European leaders should be ashamed by the paltry numbers of refugees from Syria they are prepared to resettle, human rights group Amnesty says, according to BBC News.
Only 10 member states have offered to take in refugees and even then only 12,000, it complains. The UK and Italy have offered no places at all, it adds.
But the UK government says it is focusing on the region and is one of the biggest international donors.
European Union aid has reached $1.7bn, officials say. The bloc says its priority is providing help to Syria's internally displaced people, now thought to number 6.5 million, and those hosted in other countries.
The UN estimates almost 2.3 million Syrians have fled to neighbouring countries since March 2011.
Most Syrians who have fled their country have travelled to Lebanon, Jordan, Turkey and Iraq.

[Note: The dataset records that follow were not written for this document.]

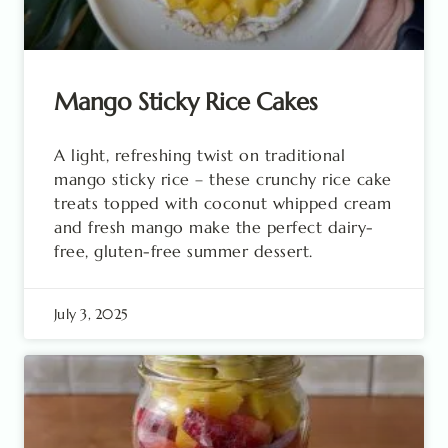
Mango Sticky Rice Cakes
A light, refreshing twist on traditional
mango sticky rice – these crunchy rice cake
treats topped with coconut whipped cream
and fresh mango make the perfect dairy-
free, gluten-free summer dessert.
July 3, 2025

But some 6,000 this year have reached EU member state Bulgaria, which has appealed for financial help from Brussels in responding to the influx.
In September, Sweden became the first EU member state to offer Syrian refugees permanent residence. More than 14,000 Syrians have sought asylum there in the past two years. Germany has resettled 1,000 refugees and plans to admit another 9,000.
The UK says it has no plans to resettle or provide temporary protection to Syrian refugees, although individual asylum claims are considered on their merits.
"Instead, we are giving as much help as possible to people in the region. Our $817m pledged so far is more than the other EU member states combined," a spokesman told the BBC.